BASIC DEFINITIONS
Datawarehousing :
DWH (Datawarehousing) is a repository of integrated information, specifically structured for Queries and analysis. Data and information are extracted from heterogeneous sources as they are generated. This makes it much easier and more efficient to run queries over data that originally came from different sources.
"A data warehouse is a subject-oriented, integrated, time-variant, and nonvolatile Collection of data in support of management’s decision making process".
Subject-oriented – a DW is organized around major subjects; excludes data that is not useful in the decision support process.
Integrated – a DW is constructed by integrating numerous data sources (relational DB, flat files, legacy systems. DW provides mechanisms for cleaning and standardizing of the data.
Time-variant – data is stored to provide information from a historical prospective. Every key structure in the data warehouse contains, either implicitly or explicitly, an element of time.
Nonvolatile – a DW is physically separated from the operational environment. Due to this separation it does not require transaction processing, recovery, and concurrency control mechanisms. It usually requires
Two operations: initial loading of data and access of data.
Data Warehouse is an architecture constructed by integrating data from multiple heterogeneous sources to support structured and/or ad hoc queries, analytical reporting and decision making.
Data Warehousing is a process of constructing and using data warehouses.
- A Multi-Subject Information Store
- Typically 100’s of Gigabytes to Terabytes
Data Mart : It is a collection of subject areas organized for decision support based on the needs of a given department. Ex: sales, marketing etc. the data mart is designed to suit the needs of a department. Data mart is much less granular than the ware house data.
Data Mart is
- A Single Subject Data Warehouse
- Often Departmental or Line of Business Oriented
- Typically Less Than a 100 Gigabytes
Differences between DWH & Data Mart : DWH is used on an enterprise level, while data marts are used on a business division / department level. Data warehouses are arranged around the corporate subject areas found in the corporate data model. Data warehouses contain more detail information while most data marts contain more summarized or aggregated data.
OLTP : OLTP is Online Transaction Processing. This is standard, normalized database structure. OLTP is designed for Transactions, which means that inserts, updates and deletes must be fast.
OLAP : OLAP is Online Analytical Processing. Read-only, historical, aggregated data.
Difference between OLTP and OLAP:
Fact Table :
It contains the quantitative measures about the business.
Fact tables that contain aggregated facts are often called summary tables.Dimension Table :
It is a descriptive data about the facts (business).
Aggregate tables :
Conformed dimensions :
Conformed dimensions are a dimension table shared by fact tables.
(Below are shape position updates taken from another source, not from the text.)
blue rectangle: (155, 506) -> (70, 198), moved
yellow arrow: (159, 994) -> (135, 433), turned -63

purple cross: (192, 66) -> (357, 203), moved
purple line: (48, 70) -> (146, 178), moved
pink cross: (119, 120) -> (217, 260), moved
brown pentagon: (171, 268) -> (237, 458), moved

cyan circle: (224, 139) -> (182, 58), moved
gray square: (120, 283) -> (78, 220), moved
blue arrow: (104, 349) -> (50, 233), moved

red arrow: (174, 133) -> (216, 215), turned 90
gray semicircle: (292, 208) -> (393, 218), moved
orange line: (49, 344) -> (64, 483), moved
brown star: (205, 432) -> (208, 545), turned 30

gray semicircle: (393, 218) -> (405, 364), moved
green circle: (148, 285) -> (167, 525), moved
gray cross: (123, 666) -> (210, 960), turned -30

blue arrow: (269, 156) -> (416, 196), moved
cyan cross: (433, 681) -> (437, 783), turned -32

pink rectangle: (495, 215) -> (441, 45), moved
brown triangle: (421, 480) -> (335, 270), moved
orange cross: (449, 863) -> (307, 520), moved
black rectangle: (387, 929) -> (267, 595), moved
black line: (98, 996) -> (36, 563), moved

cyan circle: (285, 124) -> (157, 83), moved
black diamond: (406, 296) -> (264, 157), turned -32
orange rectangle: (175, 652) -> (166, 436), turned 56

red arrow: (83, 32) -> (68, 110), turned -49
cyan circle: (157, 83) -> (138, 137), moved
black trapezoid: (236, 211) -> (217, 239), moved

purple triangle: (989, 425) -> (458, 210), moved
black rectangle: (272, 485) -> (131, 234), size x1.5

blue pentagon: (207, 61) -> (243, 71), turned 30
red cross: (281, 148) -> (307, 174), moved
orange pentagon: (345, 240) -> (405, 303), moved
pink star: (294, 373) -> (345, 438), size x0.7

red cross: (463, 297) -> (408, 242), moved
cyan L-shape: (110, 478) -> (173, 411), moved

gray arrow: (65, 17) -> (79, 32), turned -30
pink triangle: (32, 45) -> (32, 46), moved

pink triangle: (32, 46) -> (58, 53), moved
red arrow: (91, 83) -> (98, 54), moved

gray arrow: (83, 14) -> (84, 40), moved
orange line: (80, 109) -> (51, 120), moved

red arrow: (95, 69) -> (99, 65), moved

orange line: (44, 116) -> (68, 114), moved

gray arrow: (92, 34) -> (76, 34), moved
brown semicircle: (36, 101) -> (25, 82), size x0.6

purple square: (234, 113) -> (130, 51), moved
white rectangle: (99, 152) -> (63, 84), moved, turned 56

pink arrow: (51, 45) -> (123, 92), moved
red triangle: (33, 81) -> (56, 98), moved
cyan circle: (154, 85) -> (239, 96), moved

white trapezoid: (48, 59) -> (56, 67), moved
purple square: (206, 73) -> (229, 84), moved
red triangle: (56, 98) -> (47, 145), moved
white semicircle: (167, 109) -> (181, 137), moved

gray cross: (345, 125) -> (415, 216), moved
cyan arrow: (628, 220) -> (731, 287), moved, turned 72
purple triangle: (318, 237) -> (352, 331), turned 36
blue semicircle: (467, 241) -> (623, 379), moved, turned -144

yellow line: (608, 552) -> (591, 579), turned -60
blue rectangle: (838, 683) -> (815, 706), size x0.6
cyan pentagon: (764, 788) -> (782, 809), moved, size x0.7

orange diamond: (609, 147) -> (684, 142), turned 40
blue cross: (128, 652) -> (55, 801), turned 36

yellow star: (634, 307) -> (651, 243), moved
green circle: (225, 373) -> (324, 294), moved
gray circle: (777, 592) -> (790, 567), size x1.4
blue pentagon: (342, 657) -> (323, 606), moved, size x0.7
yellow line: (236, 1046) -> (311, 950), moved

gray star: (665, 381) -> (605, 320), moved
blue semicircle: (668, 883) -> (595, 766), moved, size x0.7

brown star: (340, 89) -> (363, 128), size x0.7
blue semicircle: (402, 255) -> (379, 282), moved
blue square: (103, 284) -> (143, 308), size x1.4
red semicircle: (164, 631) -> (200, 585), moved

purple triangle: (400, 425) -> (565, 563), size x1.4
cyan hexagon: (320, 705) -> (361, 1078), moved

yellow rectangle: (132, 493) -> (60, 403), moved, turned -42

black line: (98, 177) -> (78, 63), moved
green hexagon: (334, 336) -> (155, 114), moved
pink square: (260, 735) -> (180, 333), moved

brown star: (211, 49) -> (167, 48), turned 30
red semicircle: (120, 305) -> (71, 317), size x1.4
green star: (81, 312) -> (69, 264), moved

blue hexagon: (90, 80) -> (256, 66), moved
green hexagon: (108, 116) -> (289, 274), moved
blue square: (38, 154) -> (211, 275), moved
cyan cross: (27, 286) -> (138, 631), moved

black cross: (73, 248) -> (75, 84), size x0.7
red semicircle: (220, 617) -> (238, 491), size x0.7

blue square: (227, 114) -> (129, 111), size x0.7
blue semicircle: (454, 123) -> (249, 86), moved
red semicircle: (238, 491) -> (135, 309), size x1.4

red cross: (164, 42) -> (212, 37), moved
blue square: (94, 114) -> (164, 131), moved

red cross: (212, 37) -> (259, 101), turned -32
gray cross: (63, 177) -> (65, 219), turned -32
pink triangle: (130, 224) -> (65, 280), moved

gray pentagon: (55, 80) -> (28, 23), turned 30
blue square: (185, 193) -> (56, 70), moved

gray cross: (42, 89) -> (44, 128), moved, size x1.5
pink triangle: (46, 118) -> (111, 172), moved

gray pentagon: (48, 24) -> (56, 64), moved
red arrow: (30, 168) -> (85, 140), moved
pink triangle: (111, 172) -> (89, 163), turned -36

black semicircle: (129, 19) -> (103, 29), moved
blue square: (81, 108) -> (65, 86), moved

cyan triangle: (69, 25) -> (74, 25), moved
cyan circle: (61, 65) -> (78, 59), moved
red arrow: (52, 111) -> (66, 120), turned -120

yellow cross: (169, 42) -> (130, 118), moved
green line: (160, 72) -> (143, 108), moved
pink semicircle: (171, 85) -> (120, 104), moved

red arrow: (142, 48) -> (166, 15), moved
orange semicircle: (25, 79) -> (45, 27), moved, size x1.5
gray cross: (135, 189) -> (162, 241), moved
These tables connect separate star schemas into an enterprise star schema.
Schema :
A schema is a collection of database objects, including tables, views, indexes, and synonyms. There are a variety of ways of arranging schema objects in the schema models designed for data warehousing. Most data warehouses use a dimensional model.
Star Schema :
Star Schema is a set of tables comprised of a single, central fact table surrounded by de-normalized dimensions. Star schema implement dimensional data structures with de-normalized dimensions
Snow Flake Schema:
Snow Flake Schema is a set of tables comprised of a single, central fact table surrounded by normalized dimension hierarchies. Snowflake schema implement dimensional data structures with fully normalized dimensions.
Queries :
The DWH contains 2 types of queries. There will be
- Fixed queries
The end-user access tools are capable of automatically generating the database query that answers any question posted by the user.
- Canned Queries:
Kimball (Bottom up) vs Inmon (Top down) approaches :
Bottom up:
Acc. To Ralph Kimball, when you plan to design analytical solutions for an enterprise, try building data marts. When you have 3 or 4 such data marts, you would be having an enterprise wide data warehouse built up automatically without time and effort from exclusively spent on building the EDWH. Because the time required for building a data mart is lesser than for an EDWH.
Top down:
Try to build an Enterprise wide Data warehouse first and all the data marts will be the subsets of the EDWH. Acc. To him, independent data marts cannot make up an enterprise data warehouse under any circumstance, but they will remain isolated pieces of information –stove pieces.
ER Diagram :ER model is a conceptual data model that views the real world as entities and Relationships. A basic component of the model is the Entity-Relationship diagram which is used to visually represent data objects.
ETL : Extraction, Transformation & Loading. ETL Tools in the market for eg, Informatica, Ascential Data stage, Acta ,Oracle Warehouse Builder(OWB) etc.,
Staging Area :
It is the work place where raw data is brought in, cleaned, combined, archived and exported to one or more data marts. The purpose of data staging area is to get data ready for loading into a presentation layer.
Slowly Changing Dimensions :
Dimensions are said to be slowly changing dimensions when their attributes remain almost constant, requiring minor alterations.
Eg Marital status
Bitmap index, B tree index are the indexing mechanism use for a typical data warehouse.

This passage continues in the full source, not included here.